訃報 保田隆芳氏 - 騎手、調教師として日本競馬界をリード

【2009年7月8日】 サンケイスポーツによると、日本競馬において、騎手調教師として長年にわたり貢献した保田隆芳(やすだ・たかよし)氏が7月1日午後9時21分(UTC+9)病気により東京都内病院で死去した。89歳だった。

サンスポによると保田氏は日本の競馬における「8大重賞競争」(皐月賞日本ダービー菊花賞桜花賞オークス春・秋の天皇賞有馬記念)を史上初めて全て制覇して合計22勝を挙げた。特に、天皇賞においては通算10勝しており、2008年に武豊騎手に11勝目を達成されるまで、長きに渡り天皇賞最多勝を保持。秋のレースに関しては現状も歴代トップの7勝を挙げているなど「元祖・天皇賞男」と言われた。

また時事通信によると、保田氏はアステリモアで1938年の第1回オークスを18歳8カ月で優勝。これは史上最年少クラシックレース優勝年齢である。更に時事通信とサンスポによると、保田氏はハクチカラを帯同して1958年にアメリカへ向かい、日本の競馬史上初の海外遠征も実現させ、アメリカで主流であった腰を浮かせて背中を丸めるいわゆる「モンキー乗り騎乗」を習得し、日本にも定着させた。騎手としての通算成績は1936年から1970年で1295勝。うち現・日本中央競馬会(JRA)になってからは880勝。

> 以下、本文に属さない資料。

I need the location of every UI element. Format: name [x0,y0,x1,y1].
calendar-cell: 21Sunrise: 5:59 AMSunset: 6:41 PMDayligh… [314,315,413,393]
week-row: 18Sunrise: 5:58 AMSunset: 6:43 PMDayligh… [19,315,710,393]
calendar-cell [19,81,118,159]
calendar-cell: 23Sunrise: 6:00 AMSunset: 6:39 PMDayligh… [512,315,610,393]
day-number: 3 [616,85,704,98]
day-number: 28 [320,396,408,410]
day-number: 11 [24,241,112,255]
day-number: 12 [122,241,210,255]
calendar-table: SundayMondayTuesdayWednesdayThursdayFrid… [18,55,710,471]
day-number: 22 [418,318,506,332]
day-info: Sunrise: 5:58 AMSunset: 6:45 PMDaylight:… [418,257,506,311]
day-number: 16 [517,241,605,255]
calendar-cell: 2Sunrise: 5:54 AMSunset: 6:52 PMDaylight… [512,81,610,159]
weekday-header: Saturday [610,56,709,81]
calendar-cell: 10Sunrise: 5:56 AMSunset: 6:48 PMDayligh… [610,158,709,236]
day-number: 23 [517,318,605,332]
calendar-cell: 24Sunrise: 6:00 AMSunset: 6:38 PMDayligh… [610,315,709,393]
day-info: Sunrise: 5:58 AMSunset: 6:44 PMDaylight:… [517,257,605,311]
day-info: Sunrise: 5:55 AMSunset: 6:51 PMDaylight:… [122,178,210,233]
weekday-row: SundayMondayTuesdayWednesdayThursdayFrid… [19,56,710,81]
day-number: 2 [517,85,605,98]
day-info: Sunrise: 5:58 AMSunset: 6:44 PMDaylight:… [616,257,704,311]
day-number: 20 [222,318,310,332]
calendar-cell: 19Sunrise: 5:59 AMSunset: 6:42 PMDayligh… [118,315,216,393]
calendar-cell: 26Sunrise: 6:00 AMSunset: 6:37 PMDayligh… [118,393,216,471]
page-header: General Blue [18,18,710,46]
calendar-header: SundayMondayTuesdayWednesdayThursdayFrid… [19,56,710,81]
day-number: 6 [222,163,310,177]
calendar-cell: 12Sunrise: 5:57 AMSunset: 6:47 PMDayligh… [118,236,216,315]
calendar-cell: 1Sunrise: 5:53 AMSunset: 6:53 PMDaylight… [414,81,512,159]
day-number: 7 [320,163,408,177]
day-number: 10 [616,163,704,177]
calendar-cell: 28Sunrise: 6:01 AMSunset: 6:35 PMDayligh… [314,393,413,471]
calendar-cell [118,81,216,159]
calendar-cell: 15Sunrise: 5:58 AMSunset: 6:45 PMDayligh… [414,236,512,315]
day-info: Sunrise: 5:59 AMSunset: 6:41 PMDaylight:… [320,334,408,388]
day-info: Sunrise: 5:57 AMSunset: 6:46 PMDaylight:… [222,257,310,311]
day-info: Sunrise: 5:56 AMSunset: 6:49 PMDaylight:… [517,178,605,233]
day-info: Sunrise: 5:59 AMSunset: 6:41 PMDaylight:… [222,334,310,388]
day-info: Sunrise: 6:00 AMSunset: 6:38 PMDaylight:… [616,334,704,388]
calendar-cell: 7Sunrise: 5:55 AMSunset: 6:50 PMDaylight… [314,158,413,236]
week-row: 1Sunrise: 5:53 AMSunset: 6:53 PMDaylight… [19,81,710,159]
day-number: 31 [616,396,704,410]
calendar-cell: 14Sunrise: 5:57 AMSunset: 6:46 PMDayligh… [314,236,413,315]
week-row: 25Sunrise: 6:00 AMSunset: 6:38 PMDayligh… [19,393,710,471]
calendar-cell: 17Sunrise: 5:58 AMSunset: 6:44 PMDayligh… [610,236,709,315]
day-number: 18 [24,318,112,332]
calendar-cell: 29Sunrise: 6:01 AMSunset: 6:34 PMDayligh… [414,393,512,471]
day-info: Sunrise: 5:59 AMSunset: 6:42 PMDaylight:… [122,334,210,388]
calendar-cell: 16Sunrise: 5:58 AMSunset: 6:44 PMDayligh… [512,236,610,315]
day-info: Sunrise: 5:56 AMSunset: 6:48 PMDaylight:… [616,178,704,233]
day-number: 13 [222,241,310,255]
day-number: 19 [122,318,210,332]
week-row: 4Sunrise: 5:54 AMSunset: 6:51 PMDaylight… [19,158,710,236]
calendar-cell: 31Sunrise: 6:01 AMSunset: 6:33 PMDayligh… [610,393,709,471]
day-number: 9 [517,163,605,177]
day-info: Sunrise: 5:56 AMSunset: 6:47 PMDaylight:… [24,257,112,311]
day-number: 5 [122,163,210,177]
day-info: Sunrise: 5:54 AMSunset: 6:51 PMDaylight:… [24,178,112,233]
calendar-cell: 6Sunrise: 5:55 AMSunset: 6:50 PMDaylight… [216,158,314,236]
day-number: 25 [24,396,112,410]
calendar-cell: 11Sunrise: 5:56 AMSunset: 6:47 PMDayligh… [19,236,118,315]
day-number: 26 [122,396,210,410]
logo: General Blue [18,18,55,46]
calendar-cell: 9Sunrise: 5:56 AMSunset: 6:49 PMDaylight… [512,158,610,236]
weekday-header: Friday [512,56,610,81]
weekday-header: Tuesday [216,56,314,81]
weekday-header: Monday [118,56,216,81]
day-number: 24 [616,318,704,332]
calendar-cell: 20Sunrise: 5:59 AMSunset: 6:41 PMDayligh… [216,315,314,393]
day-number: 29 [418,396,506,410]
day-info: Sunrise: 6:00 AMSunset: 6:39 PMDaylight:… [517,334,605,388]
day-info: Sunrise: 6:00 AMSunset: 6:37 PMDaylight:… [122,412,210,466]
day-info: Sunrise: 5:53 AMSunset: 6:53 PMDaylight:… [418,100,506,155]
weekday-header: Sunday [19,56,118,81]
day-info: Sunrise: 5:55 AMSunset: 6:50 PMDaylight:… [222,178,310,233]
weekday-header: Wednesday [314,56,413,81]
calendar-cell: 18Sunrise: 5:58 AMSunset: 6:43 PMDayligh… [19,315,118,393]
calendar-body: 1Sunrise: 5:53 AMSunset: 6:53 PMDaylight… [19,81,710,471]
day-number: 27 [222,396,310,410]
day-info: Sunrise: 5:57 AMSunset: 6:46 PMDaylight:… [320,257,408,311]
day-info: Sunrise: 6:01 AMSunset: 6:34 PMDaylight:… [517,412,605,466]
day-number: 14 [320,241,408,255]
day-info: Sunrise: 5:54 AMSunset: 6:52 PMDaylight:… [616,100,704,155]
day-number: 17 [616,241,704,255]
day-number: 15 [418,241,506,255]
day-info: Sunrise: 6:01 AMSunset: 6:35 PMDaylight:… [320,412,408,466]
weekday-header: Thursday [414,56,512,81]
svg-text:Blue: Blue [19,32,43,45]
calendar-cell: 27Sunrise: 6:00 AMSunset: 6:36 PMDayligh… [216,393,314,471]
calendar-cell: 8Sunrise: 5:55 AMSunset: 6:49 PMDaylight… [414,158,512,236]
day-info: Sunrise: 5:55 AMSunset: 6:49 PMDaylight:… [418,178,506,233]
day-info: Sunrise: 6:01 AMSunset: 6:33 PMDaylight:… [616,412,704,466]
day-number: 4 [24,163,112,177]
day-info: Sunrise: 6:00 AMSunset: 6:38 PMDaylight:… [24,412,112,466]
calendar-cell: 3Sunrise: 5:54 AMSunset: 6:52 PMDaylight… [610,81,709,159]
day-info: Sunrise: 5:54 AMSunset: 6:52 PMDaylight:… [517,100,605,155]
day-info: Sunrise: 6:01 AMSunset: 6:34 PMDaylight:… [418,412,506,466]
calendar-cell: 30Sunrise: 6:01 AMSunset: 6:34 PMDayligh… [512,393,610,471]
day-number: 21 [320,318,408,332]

サンスポによると、その後1970年に調教師になってから1997年の引退まで334勝をマーク。1970年の秋の天皇賞馬・メジロアサマや、1976年から77年にかけて有馬記念宝塚記念を連勝したトウショウボーイなども手がけている。1995年に勲四等瑞宝章、2004年には「競馬の殿堂・騎手顕彰者」をそれぞれ受賞した。